Phasianotrochus rutilus, common name the pink-tipped kelp shell, is a species of sea snail, a marine gastropod mollusk in the family Trochidae, the top snails.

==Description==
The height of the shell varies between 10 mm and 15 mm. The solid, imperforate shell has a conical shape. It is shining, fawn-colored or light yellowish-olive, with numerous narrow oblique flexuous reddish longitudinal lines. The upper whorls of the spire are more or less marked with white and pink or olive spots arranged spirally. The conic spire is straight sided. The acute apex is white or buf. The sutures are linear, becoming a trifle impressed around the body whorl. The about 7 whorls are planulate, densely spirally striate, the striae stronger on the base. The penultimate whorl is a trifle projecting above the suture. The body whorl is obtusely subangular at the periphery. The aperture is triangular-ovate. The outer lip is arcuate above, green-marginate just within the edge.
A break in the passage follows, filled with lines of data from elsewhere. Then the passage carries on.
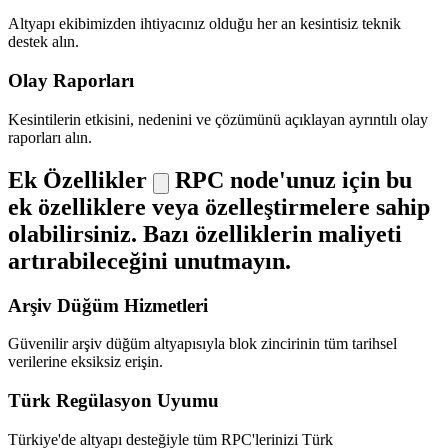
Altyapı ekibimizden ihtiyacınız olduğu her an kesintisiz teknik
destek alın.
Olay Raporları
Kesintilerin etkisini, nedenini ve çözümünü açıklayan ayrıntılı olay
raporları alın.
Ek Özellikler
RPC node'unuz için bu
ek özelliklere veya özelleştirmelere sahip
olabilirsiniz. Bazı özelliklerin maliyeti
artırabileceğini unutmayın.
Arşiv Düğüm Hizmetleri
Güvenilir arşiv düğüm altyapısıyla blok zincirinin tüm tarihsel
verilerine eksiksiz erişin.
Türk Regülasyon Uyumu
Türkiye'de altyapı desteğiyle tüm RPC'lerinizi Türk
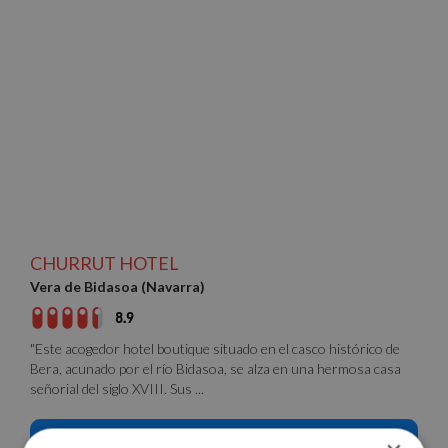
CHURRUT HOTEL
Vera de Bidasoa (Navarra)
8.9
"Este acogedor hotel boutique situado en el casco histórico de
Bera, acunado por el río Bidasoa, se alza en una hermosa casa
señorial del siglo XVIII. Sus ...
Sin disponibilidad para la fecha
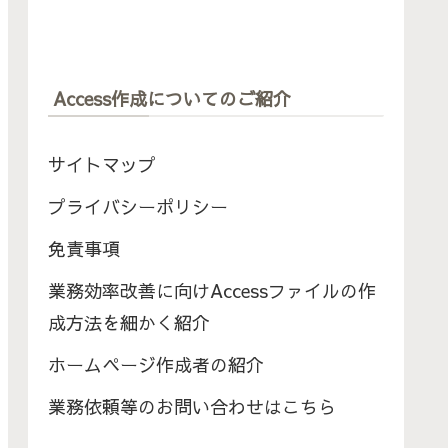
Access作成についてのご紹介
サイトマップ
プライバシーポリシー
免責事項
業務効率改善に向けAccessファイルの作
成方法を細かく紹介
ホームページ作成者の紹介
業務依頼等のお問い合わせはこちら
This rim is followed by a band of opaque white which is deposited thi. It is not more than I2 mm broad, and does not extend to the upper angle of aperture. Within this the aperture is very brilliantly iridescent and green. The pearly columella is vertical, ending in an acute, compressed denticle. The parietal wall has a thin deposit of brilliantly iridescent Prussian blue nacre.

==Distribution==
This marine species is endemic to Australia and occurs in the subtidal zone off South Australia, Tasmania and Victoria.